MetaMask said 173 new tokenized stocks and ETFs are now available to trade inside its app. The announcement came from the official MetaMask account on June 18, 2026, and gave a single hard number with no breakdown of providers, fees, or regional availability.
The post is short on detail, but the direction is clear. MetaMask is widening what a self-custody wallet can hold beyond tokens and stablecoins, pulling tokenized equities into the same interface most users already open to swap or send crypto.
One line, no breakdown
The full statement was one line: 173 new tokenized stocks and ETFs are now available to trade in MetaMask. That is the verified claim, and it is worth keeping the scope honest. MetaMask did not name the asset issuer, did not list which tickers are included, and did not state trading fees or which countries can access them. Tokenized equities are typically issued by a third party that holds the underlying shares, so the economics and eligibility usually sit with that provider rather than the wallet itself.

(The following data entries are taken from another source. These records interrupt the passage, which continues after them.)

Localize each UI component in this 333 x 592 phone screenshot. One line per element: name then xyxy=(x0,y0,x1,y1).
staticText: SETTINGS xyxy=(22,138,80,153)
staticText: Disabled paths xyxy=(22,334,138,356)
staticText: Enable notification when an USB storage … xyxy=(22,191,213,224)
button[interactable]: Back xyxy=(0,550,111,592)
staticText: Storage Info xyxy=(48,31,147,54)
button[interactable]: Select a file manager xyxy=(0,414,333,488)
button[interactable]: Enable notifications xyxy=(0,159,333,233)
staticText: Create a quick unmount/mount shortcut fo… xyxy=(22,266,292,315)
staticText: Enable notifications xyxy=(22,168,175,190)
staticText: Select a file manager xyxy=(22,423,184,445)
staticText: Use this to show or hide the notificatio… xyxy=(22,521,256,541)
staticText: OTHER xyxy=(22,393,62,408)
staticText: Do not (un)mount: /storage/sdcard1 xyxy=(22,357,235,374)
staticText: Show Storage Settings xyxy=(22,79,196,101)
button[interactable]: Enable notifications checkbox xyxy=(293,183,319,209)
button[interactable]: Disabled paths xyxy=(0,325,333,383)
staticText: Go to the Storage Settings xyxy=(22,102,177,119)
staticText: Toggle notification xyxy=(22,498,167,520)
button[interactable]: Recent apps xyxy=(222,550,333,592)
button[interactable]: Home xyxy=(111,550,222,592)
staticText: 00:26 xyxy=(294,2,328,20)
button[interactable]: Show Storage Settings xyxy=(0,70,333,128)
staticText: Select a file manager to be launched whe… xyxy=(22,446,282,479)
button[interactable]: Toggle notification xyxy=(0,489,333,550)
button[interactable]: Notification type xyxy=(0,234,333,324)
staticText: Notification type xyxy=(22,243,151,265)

This sits alongside a broader 2026 push to put public-market exposure onchain. Coinbase brought 1:1 backed tokenized stocks onchain with dividend handling earlier this month, and the SEC has been readying an innovation exemption to let crypto firms trade tokenized stocks. MetaMask adding 173 instruments in one update fits that pattern rather than breaking new ground.
The wallet that also funds the card
The reason this matters for a card audience is that MetaMask runs both a wallet and a card. The MetaMask Card spends directly from your self-custody balance, so there is no separate custodial top-up account holding your money. Whatever sits in that wallet is, in effect, your spendable runway.

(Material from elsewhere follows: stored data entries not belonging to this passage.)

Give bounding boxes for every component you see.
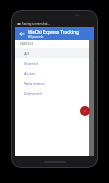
staticText: WeChi Express Tracking (28, 29, 79, 35)
button[interactable]: New status (15, 78, 89, 88)
staticText: Starred (24, 61, 38, 66)
staticText: PARCELS (20, 42, 34, 46)
button[interactable]: Delivered (15, 88, 89, 98)
button[interactable]: Back (15, 27, 28, 40)
button[interactable]: Active (15, 68, 89, 78)
staticText: Saving screenshot… (22, 22, 50, 26)
button[interactable]: All (15, 48, 89, 58)
button[interactable]: Starred (15, 58, 89, 68)
staticText: New status (24, 81, 45, 86)
button[interactable]: Add parcel (80, 106, 90, 116)
staticText: All (24, 51, 29, 56)
staticText: Active (24, 71, 36, 76)
staticText: Delivered (24, 91, 42, 96)
staticText: All parcels (28, 35, 44, 39)
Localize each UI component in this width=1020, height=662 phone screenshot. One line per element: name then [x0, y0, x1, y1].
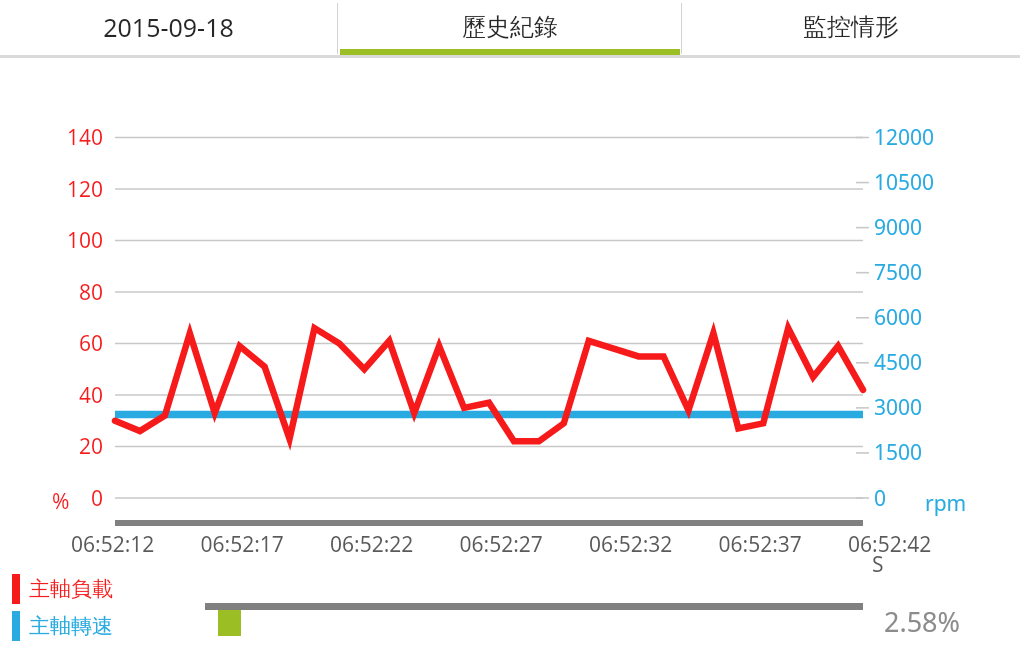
- button[interactable]: 2015-09-18: [0, 0, 337, 54]
- button[interactable]: 主軸轉速: [12, 611, 113, 641]
- staticText: 監控情形: [803, 12, 899, 42]
- staticText: 2.58%: [884, 603, 961, 640]
- staticText: 歷史紀錄: [462, 12, 558, 42]
- staticText: 主軸轉速: [29, 613, 113, 639]
- button[interactable]: 歷史紀錄: [338, 0, 681, 54]
- staticText: 2015-09-18: [103, 10, 234, 44]
- button[interactable]: 監控情形: [682, 0, 1020, 54]
- button[interactable]: 主軸負載: [12, 574, 113, 604]
- staticText: 主軸負載: [29, 576, 113, 602]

Adding tokenized stocks and ETFs to the same app means a MetaMask user can now keep equity exposure, crypto, and stablecoins in one wallet that also issues a Visa-rail card. For someone using the MetaMask Metal Card or the virtual card, the practical change is optionality: more of what you hold can live next to the balance the card draws from, without moving funds to a centralized exchange first.
There is a caveat. A tokenized stock is not a stablecoin. Its price moves with the underlying equity, so funding card spend from an equity position carries the same market risk as spending from a volatile crypto balance. Users who want predictable spend tend to settle from stable assets and leave equities as a hold, not a checkout balance.
The terms left unconfirmed
MetaMask left the parts users most need to evaluate unanswered. Trading fees, the spread baked into tokenized-equity conversion, and which jurisdictions can buy these instruments were all absent from the post. Tokenized US equities in particular tend to be geofenced away from US residents for regulatory reasons, so the 173-instrument count does not mean 173 instruments for everyone.
Until MetaMask publishes the provider and the fee schedule, treat this as a feature expansion with real reach but unconfirmed terms. The number is verified. The cost and the eligibility are not.
Overview
MetaMask added 173 tokenized stocks and ETFs to in-app trading on June 18, 2026, per its official account. The wallet that holds them is the same self-custody wallet that funds the MetaMask Card, so cardholders gain a wider menu of assets sitting next to their spend balance. Fees, issuer, and regional access were not disclosed. The practical takeaway: more holdings can live in one app, but tokenized equities carry price risk and should not be confused with stable spend balances.